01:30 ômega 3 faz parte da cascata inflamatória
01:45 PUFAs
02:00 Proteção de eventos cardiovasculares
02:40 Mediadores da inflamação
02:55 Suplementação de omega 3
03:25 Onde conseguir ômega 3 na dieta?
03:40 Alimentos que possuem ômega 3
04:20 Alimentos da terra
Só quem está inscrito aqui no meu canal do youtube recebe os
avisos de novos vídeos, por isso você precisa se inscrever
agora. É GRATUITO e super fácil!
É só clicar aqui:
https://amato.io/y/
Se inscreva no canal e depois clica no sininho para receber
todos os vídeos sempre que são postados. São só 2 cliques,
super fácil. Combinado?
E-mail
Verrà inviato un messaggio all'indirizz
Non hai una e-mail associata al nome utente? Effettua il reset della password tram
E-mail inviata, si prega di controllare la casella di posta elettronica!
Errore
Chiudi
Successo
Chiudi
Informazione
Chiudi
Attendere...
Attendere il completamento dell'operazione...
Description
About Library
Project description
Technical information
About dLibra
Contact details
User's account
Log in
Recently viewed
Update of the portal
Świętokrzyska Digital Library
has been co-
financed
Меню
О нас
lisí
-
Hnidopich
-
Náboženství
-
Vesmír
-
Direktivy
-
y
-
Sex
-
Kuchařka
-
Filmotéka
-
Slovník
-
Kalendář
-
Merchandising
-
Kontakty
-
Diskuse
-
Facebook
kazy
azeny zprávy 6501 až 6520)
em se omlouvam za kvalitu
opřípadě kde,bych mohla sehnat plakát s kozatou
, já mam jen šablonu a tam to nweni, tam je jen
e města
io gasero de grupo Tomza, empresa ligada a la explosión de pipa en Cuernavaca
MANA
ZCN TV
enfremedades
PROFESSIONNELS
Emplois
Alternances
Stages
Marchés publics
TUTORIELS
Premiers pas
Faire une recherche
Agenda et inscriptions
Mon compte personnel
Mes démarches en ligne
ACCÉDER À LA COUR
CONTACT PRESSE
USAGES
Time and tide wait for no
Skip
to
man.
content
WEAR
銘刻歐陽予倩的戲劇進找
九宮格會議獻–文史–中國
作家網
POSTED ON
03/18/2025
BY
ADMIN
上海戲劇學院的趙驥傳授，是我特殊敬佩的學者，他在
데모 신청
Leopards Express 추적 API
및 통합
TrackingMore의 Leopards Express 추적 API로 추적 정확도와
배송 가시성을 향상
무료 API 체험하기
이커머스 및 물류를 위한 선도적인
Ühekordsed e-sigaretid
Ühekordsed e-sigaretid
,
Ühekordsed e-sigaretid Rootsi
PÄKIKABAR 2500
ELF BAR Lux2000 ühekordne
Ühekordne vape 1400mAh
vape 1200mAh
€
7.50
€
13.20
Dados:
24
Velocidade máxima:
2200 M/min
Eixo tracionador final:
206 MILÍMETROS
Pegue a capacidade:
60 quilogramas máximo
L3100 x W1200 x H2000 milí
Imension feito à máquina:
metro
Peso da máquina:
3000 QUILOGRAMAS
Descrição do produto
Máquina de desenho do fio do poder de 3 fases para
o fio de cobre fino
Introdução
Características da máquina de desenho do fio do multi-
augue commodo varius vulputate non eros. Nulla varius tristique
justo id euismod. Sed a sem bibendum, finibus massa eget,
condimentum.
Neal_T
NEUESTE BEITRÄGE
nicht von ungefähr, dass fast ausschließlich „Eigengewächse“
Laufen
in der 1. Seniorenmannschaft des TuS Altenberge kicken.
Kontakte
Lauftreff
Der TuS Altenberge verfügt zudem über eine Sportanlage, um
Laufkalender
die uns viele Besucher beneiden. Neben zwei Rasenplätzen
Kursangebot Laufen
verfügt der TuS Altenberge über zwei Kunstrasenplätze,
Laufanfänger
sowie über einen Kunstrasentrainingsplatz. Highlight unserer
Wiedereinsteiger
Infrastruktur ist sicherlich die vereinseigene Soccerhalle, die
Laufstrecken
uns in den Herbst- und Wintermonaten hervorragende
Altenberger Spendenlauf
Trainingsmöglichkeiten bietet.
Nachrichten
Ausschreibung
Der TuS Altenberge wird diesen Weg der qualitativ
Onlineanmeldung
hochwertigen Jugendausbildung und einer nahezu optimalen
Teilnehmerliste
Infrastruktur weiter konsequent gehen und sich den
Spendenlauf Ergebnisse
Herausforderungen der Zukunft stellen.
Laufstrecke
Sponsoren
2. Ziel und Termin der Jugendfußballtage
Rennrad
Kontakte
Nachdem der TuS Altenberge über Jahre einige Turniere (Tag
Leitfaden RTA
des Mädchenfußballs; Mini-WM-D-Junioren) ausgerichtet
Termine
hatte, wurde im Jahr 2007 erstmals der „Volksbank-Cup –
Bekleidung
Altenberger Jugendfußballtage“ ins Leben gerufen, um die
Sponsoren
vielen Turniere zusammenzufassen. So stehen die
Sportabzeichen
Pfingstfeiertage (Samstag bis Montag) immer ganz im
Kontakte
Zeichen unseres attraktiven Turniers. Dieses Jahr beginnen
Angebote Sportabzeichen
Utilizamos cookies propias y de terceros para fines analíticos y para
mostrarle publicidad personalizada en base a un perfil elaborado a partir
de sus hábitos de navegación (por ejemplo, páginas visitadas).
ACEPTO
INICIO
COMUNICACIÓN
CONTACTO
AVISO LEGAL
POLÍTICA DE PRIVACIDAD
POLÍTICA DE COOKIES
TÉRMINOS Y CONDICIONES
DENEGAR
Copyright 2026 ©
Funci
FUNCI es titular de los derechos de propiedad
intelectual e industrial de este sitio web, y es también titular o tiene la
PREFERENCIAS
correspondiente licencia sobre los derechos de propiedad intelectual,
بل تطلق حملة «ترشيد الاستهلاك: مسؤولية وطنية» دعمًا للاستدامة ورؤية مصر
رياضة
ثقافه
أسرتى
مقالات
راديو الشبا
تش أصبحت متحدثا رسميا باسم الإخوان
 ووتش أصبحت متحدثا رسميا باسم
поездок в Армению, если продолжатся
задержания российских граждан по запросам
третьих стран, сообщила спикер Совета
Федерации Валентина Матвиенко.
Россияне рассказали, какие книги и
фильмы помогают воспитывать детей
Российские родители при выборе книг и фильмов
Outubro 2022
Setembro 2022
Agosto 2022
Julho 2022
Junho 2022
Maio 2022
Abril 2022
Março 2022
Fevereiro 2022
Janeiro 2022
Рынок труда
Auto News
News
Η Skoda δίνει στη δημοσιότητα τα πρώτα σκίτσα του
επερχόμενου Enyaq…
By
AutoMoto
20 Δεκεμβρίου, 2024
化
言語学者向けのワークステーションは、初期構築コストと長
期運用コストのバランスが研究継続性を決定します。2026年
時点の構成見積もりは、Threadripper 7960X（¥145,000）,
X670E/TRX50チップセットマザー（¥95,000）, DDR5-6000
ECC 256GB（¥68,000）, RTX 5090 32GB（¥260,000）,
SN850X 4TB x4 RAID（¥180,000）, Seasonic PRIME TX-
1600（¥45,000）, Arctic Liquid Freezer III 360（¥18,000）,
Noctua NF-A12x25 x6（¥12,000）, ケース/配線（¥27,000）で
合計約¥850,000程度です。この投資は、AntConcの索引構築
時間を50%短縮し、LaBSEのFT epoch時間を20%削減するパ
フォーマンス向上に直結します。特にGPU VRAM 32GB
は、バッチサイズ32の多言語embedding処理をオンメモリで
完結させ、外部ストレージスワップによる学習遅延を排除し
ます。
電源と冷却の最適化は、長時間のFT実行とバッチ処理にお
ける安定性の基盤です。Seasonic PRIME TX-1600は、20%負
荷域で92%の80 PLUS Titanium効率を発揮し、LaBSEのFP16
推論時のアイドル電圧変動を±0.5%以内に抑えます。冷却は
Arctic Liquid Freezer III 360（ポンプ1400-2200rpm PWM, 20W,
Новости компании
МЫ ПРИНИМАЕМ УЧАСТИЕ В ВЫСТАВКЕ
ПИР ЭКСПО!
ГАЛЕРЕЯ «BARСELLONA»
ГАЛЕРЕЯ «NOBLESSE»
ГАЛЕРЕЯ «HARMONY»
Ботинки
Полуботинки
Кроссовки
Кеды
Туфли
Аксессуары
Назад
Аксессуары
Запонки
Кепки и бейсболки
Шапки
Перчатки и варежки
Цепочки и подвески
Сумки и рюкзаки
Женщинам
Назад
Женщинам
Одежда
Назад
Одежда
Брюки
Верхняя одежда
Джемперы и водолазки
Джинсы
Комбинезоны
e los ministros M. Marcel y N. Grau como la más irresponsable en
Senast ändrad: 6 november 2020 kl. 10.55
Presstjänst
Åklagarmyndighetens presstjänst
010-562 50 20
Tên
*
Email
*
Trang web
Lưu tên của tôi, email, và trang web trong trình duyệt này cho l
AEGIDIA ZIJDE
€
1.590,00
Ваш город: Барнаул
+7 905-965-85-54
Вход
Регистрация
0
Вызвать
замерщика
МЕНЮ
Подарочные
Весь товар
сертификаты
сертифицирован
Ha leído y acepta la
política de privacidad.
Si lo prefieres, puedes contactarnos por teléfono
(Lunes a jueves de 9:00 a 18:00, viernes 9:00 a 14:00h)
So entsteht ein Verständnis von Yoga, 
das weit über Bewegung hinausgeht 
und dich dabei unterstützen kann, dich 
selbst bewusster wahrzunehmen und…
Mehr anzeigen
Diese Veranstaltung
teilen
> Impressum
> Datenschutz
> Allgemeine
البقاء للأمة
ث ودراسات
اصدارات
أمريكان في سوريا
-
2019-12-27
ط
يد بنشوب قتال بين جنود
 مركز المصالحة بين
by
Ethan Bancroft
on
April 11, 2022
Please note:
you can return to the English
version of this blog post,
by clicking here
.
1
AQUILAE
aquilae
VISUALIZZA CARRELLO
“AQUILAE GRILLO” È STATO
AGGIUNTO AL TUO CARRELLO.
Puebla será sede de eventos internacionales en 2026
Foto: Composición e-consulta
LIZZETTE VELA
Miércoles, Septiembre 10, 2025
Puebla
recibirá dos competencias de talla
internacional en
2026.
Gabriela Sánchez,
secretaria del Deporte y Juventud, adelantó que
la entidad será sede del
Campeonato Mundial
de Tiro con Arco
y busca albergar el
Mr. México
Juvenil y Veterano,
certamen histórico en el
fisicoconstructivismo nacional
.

WORK ORDER.
In the listing above, find the line containing "Zeichen unseres attraktiven" and the line containing "intelectual e industrial". Output them and every line between, exactly, and nothing else.

RESPONSE TO THE TASK.
Zeichen unseres attraktiven Turniers. Dieses Jahr beginnen
Angebote Sportabzeichen
Utilizamos cookies propias y de terceros para fines analíticos y para
mostrarle publicidad personalizada en base a un perfil elaborado a partir
de sus hábitos de navegación (por ejemplo, páginas visitadas).
ACEPTO
INICIO
COMUNICACIÓN
CONTACTO
AVISO LEGAL
POLÍTICA DE PRIVACIDAD
POLÍTICA DE COOKIES
TÉRMINOS Y CONDICIONES
DENEGAR
Copyright 2026 ©
Funci
FUNCI es titular de los derechos de propiedad
intelectual e industrial de este sitio web, y es también titular o tiene la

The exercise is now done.